Retype each record exactly; no pictures.

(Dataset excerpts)

[Start of Attachment]

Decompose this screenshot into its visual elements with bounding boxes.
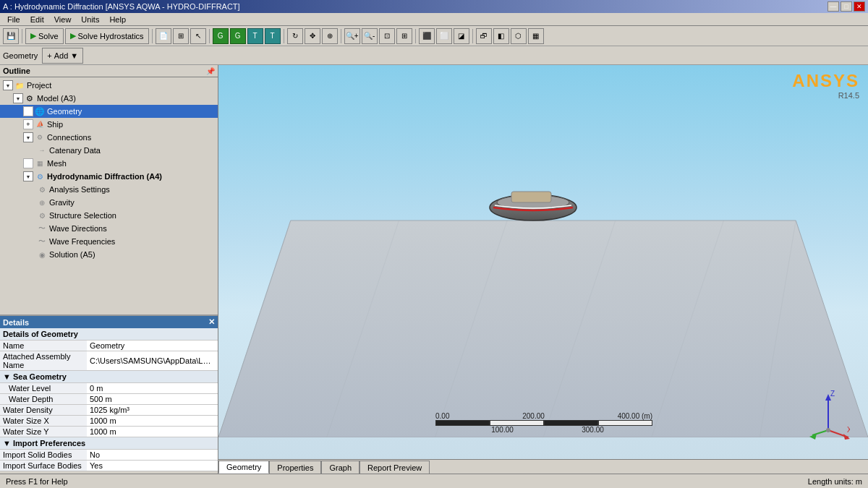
view-button-3[interactable]: ◪ — [454, 28, 469, 44]
details-value-name[interactable]: Geometry — [87, 341, 218, 351]
tab-report-preview[interactable]: Report Preview — [359, 461, 430, 474]
details-label-assembly: Attached Assembly Name — [0, 351, 87, 371]
tab-geometry[interactable]: Geometry — [218, 461, 269, 474]
tree-item-mesh[interactable]: ▦ Mesh — [0, 157, 218, 170]
model-label: Model (A3) — [37, 94, 76, 103]
add-dropdown-button[interactable]: + Add ▼ — [42, 48, 83, 64]
pin-icon[interactable]: 📌 — [206, 67, 215, 75]
close-button[interactable]: ✕ — [854, 1, 865, 12]
details-row-import-line: Import Line Bodies No — [0, 471, 218, 472]
expand-model[interactable] — [13, 93, 23, 103]
shade-button[interactable]: ◧ — [493, 28, 509, 44]
menu-file[interactable]: File — [3, 14, 25, 25]
view-button-1[interactable]: ⬛ — [419, 28, 435, 44]
refresh-button[interactable]: ↻ — [287, 28, 303, 44]
wire-button[interactable]: ⬡ — [511, 28, 527, 44]
rotate-button[interactable]: ⊕ — [322, 28, 338, 44]
teal-button-2[interactable]: T — [265, 28, 281, 44]
menu-view[interactable]: View — [50, 14, 76, 25]
details-row-water-level: Water Level 0 m — [0, 383, 218, 394]
tree-item-ship[interactable]: + ⛵ Ship — [0, 118, 218, 131]
scale-label-0: 0.00 — [435, 412, 449, 420]
green-button-2[interactable]: G — [230, 28, 246, 44]
solve-button[interactable]: ▶ Solve — [25, 28, 64, 44]
select-button[interactable]: ↖ — [190, 28, 206, 44]
details-value-water-size-y[interactable]: 1000 m — [87, 427, 218, 437]
dropdown-arrow-icon: ▼ — [70, 51, 78, 60]
details-value-water-depth[interactable]: 500 m — [87, 394, 218, 405]
tree-item-analysis[interactable]: ⚙ Analysis Settings — [0, 183, 218, 196]
teal-button-1[interactable]: T — [247, 28, 263, 44]
details-value-import-line[interactable]: No — [87, 471, 218, 472]
scale-bar: 0.00 200.00 400.00 (m) 100.00 300.00 — [435, 412, 652, 434]
viewport[interactable]: ANSYS R14.5 — [218, 65, 868, 474]
menu-help[interactable]: Help — [105, 14, 130, 25]
svg-point-18 — [826, 428, 830, 432]
analysis-label: Analysis Settings — [49, 185, 110, 194]
solve-hydrostatics-button[interactable]: ▶ Solve Hydrostatics — [65, 28, 149, 44]
details-value-assembly[interactable]: C:\Users\SAMSUNG\AppData\Local\Temp\WB..… — [87, 351, 218, 371]
zoom-out-button[interactable]: 🔍- — [362, 28, 378, 44]
tab-graph[interactable]: Graph — [321, 461, 359, 474]
tree-item-catenary[interactable]: → Catenary Data — [0, 144, 218, 157]
details-label-water-size-y: Water Size Y — [0, 427, 87, 437]
maximize-button[interactable]: □ — [841, 1, 852, 12]
view-button-2[interactable]: ⬜ — [436, 28, 452, 44]
details-value-water-level[interactable]: 0 m — [87, 383, 218, 394]
details-section-import-title: ▼ Import Preferences — [0, 437, 218, 450]
window-controls: — □ ✕ — [827, 1, 865, 12]
save-button[interactable]: 💾 — [3, 28, 19, 44]
move-button[interactable]: ✥ — [305, 28, 320, 44]
menu-units[interactable]: Units — [77, 14, 103, 25]
expand-hydrodiff[interactable] — [23, 171, 33, 181]
render-button[interactable]: 🗗 — [476, 28, 492, 44]
expand-geometry[interactable]: + — [23, 106, 33, 116]
details-value-import-solid[interactable]: No — [87, 450, 218, 461]
details-value-water-density[interactable]: 1025 kg/m³ — [87, 405, 218, 416]
expand-project[interactable] — [3, 80, 13, 90]
details-row-water-size-y: Water Size Y 1000 m — [0, 427, 218, 437]
tree-item-wavedirs[interactable]: 〜 Wave Directions — [0, 222, 218, 235]
tree-item-hydrodiff[interactable]: ⚙ Hydrodynamic Diffraction (A4) — [0, 170, 218, 183]
details-header: Details ✕ — [0, 316, 218, 328]
mesh-icon: ▦ — [34, 158, 46, 169]
svg-marker-14 — [843, 434, 850, 440]
tree-item-connections[interactable]: ⚙ Connections — [0, 131, 218, 144]
tree-item-gravity[interactable]: ⊕ Gravity — [0, 196, 218, 209]
tab-properties[interactable]: Properties — [269, 461, 321, 474]
import-section-collapse-icon: ▼ — [3, 439, 13, 448]
tree-item-geometry[interactable]: + 🌐 Geometry — [0, 105, 218, 118]
details-section-import: ▼ Import Preferences — [0, 437, 218, 450]
geometry-toolbar: Geometry + Add ▼ — [0, 46, 868, 65]
svg-marker-0 — [218, 221, 868, 437]
green-button-1[interactable]: G — [213, 28, 229, 44]
details-section-main: Details of Geometry — [0, 328, 218, 341]
add-label: Add — [54, 51, 69, 60]
details-table: Details of Geometry Name Geometry Attach… — [0, 328, 218, 471]
expand-ship[interactable]: + — [23, 119, 33, 129]
tree-item-structure[interactable]: ⚙ Structure Selection — [0, 209, 218, 222]
details-value-import-surface[interactable]: Yes — [87, 461, 218, 471]
details-row-water-size-x: Water Size X 1000 m — [0, 416, 218, 427]
select-all-button[interactable]: ⊞ — [173, 28, 189, 44]
zoom-in-button[interactable]: 🔍+ — [344, 28, 360, 44]
sea-section-collapse-icon: ▼ — [3, 372, 13, 381]
zoom-fit-button[interactable]: ⊡ — [379, 28, 395, 44]
tree-item-model[interactable]: ⚙ Model (A3) — [0, 92, 218, 105]
geometry-icon: 🌐 — [34, 106, 46, 117]
menu-edit[interactable]: Edit — [26, 14, 48, 25]
tree-item-solution[interactable]: ◉ Solution (A5) — [0, 248, 218, 261]
zoom-box-button[interactable]: ⊞ — [396, 28, 412, 44]
minimize-button[interactable]: — — [827, 1, 839, 12]
expand-mesh[interactable] — [23, 158, 33, 168]
expand-connections[interactable] — [23, 132, 33, 142]
new-button[interactable]: 📄 — [156, 28, 171, 44]
details-close-icon[interactable]: ✕ — [208, 317, 215, 327]
disp-button[interactable]: ▦ — [528, 28, 544, 44]
details-value-water-size-x[interactable]: 1000 m — [87, 416, 218, 427]
tree-item-wavefreqs[interactable]: 〜 Wave Frequencies — [0, 235, 218, 248]
connections-icon: ⚙ — [34, 132, 46, 143]
tree-item-project[interactable]: 📁 Project — [0, 79, 218, 92]
details-label-import-line: Import Line Bodies — [0, 471, 87, 472]
svg-rect-9 — [511, 192, 551, 202]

[End of Attachment]

◆ **Written response**
Decompose this screenshot into its visual elements with bounding boxes.
view-button-3[interactable]: ◪ — [454, 28, 469, 44]
details-value-name[interactable]: Geometry — [87, 341, 218, 351]
tab-report-preview[interactable]: Report Preview — [359, 461, 430, 474]
details-label-assembly: Attached Assembly Name — [0, 351, 87, 371]
tab-geometry[interactable]: Geometry — [218, 461, 269, 474]
tree-item-mesh[interactable]: ▦ Mesh — [0, 157, 218, 170]
model-label: Model (A3) — [37, 94, 76, 103]
add-dropdown-button[interactable]: + Add ▼ — [42, 48, 83, 64]
pin-icon[interactable]: 📌 — [206, 67, 215, 75]
close-button[interactable]: ✕ — [854, 1, 865, 12]
details-row-import-line: Import Line Bodies No — [0, 471, 218, 472]
expand-model[interactable] — [13, 93, 23, 103]
shade-button[interactable]: ◧ — [493, 28, 509, 44]
menu-file[interactable]: File — [3, 14, 25, 25]
view-button-1[interactable]: ⬛ — [419, 28, 435, 44]
refresh-button[interactable]: ↻ — [287, 28, 303, 44]
wire-button[interactable]: ⬡ — [511, 28, 527, 44]
rotate-button[interactable]: ⊕ — [322, 28, 338, 44]
teal-button-2[interactable]: T — [265, 28, 281, 44]
menu-view[interactable]: View — [50, 14, 76, 25]
details-row-water-level: Water Level 0 m — [0, 383, 218, 394]
tree-item-ship[interactable]: + ⛵ Ship — [0, 118, 218, 131]
scale-label-0: 0.00 — [435, 412, 449, 420]
green-button-2[interactable]: G — [230, 28, 246, 44]
solve-button[interactable]: ▶ Solve — [25, 28, 64, 44]
select-button[interactable]: ↖ — [190, 28, 206, 44]
details-value-water-size-y[interactable]: 1000 m — [87, 427, 218, 437]
dropdown-arrow-icon: ▼ — [70, 51, 78, 60]
details-value-water-depth[interactable]: 500 m — [87, 394, 218, 405]
tree-item-analysis[interactable]: ⚙ Analysis Settings — [0, 183, 218, 196]
teal-button-1[interactable]: T — [247, 28, 263, 44]
details-value-import-line[interactable]: No — [87, 471, 218, 472]
scale-bar: 0.00 200.00 400.00 (m) 100.00 300.00 — [435, 412, 652, 434]
viewport[interactable]: ANSYS R14.5 — [218, 65, 868, 474]
menu-help[interactable]: Help — [105, 14, 130, 25]
svg-point-18 — [826, 428, 830, 432]
analysis-label: Analysis Settings — [49, 185, 110, 194]
solve-hydrostatics-button[interactable]: ▶ Solve Hydrostatics — [65, 28, 149, 44]
details-value-assembly[interactable]: C:\Users\SAMSUNG\AppData\Local\Temp\WB..… — [87, 351, 218, 371]
zoom-out-button[interactable]: 🔍- — [362, 28, 378, 44]
tab-graph[interactable]: Graph — [321, 461, 359, 474]
tree-item-catenary[interactable]: → Catenary Data — [0, 144, 218, 157]
details-label-water-size-y: Water Size Y — [0, 427, 87, 437]
maximize-button[interactable]: □ — [841, 1, 852, 12]
view-button-2[interactable]: ⬜ — [436, 28, 452, 44]
details-value-water-level[interactable]: 0 m — [87, 383, 218, 394]
details-section-import-title: ▼ Import Preferences — [0, 437, 218, 450]
window-controls: — □ ✕ — [827, 1, 865, 12]
save-button[interactable]: 💾 — [3, 28, 19, 44]
move-button[interactable]: ✥ — [305, 28, 320, 44]
menu-units[interactable]: Units — [77, 14, 103, 25]
expand-hydrodiff[interactable] — [23, 171, 33, 181]
render-button[interactable]: 🗗 — [476, 28, 492, 44]
expand-geometry[interactable]: + — [23, 106, 33, 116]
details-value-import-solid[interactable]: No — [87, 450, 218, 461]
details-value-water-density[interactable]: 1025 kg/m³ — [87, 405, 218, 416]
expand-project[interactable] — [3, 80, 13, 90]
details-row-water-size-y: Water Size Y 1000 m — [0, 427, 218, 437]
tree-item-wavedirs[interactable]: 〜 Wave Directions — [0, 222, 218, 235]
tree-item-hydrodiff[interactable]: ⚙ Hydrodynamic Diffraction (A4) — [0, 170, 218, 183]
details-header: Details ✕ — [0, 316, 218, 328]
mesh-icon: ▦ — [34, 158, 46, 169]
svg-marker-14 — [843, 434, 850, 440]
tree-item-connections[interactable]: ⚙ Connections — [0, 131, 218, 144]
tree-item-gravity[interactable]: ⊕ Gravity — [0, 196, 218, 209]
tab-properties[interactable]: Properties — [269, 461, 321, 474]
import-section-collapse-icon: ▼ — [3, 439, 13, 448]
tree-item-geometry[interactable]: + 🌐 Geometry — [0, 105, 218, 118]
details-section-import: ▼ Import Preferences — [0, 437, 218, 450]
geometry-toolbar: Geometry + Add ▼ — [0, 46, 868, 65]
svg-marker-0 — [218, 221, 868, 437]
green-button-1[interactable]: G — [213, 28, 229, 44]
details-section-main: Details of Geometry — [0, 328, 218, 341]
add-label: Add — [54, 51, 69, 60]
details-table: Details of Geometry Name Geometry Attach… — [0, 328, 218, 471]
expand-ship[interactable]: + — [23, 119, 33, 129]
tree-item-structure[interactable]: ⚙ Structure Selection — [0, 209, 218, 222]
details-value-import-surface[interactable]: Yes — [87, 461, 218, 471]
details-row-water-size-x: Water Size X 1000 m — [0, 416, 218, 427]
select-all-button[interactable]: ⊞ — [173, 28, 189, 44]
zoom-in-button[interactable]: 🔍+ — [344, 28, 360, 44]
sea-section-collapse-icon: ▼ — [3, 372, 13, 381]
zoom-fit-button[interactable]: ⊡ — [379, 28, 395, 44]
tree-item-model[interactable]: ⚙ Model (A3) — [0, 92, 218, 105]
geometry-icon: 🌐 — [34, 106, 46, 117]
menu-edit[interactable]: Edit — [26, 14, 48, 25]
tree-item-solution[interactable]: ◉ Solution (A5) — [0, 248, 218, 261]
zoom-box-button[interactable]: ⊞ — [396, 28, 412, 44]
minimize-button[interactable]: — — [827, 1, 839, 12]
expand-mesh[interactable] — [23, 158, 33, 168]
expand-connections[interactable] — [23, 132, 33, 142]
new-button[interactable]: 📄 — [156, 28, 171, 44]
details-close-icon[interactable]: ✕ — [208, 317, 215, 327]
disp-button[interactable]: ▦ — [528, 28, 544, 44]
details-value-water-size-x[interactable]: 1000 m — [87, 416, 218, 427]
tree-item-wavefreqs[interactable]: 〜 Wave Frequencies — [0, 235, 218, 248]
connections-icon: ⚙ — [34, 132, 46, 143]
tree-item-project[interactable]: 📁 Project — [0, 79, 218, 92]
details-label-import-line: Import Line Bodies — [0, 471, 87, 472]
svg-rect-9 — [511, 192, 551, 202]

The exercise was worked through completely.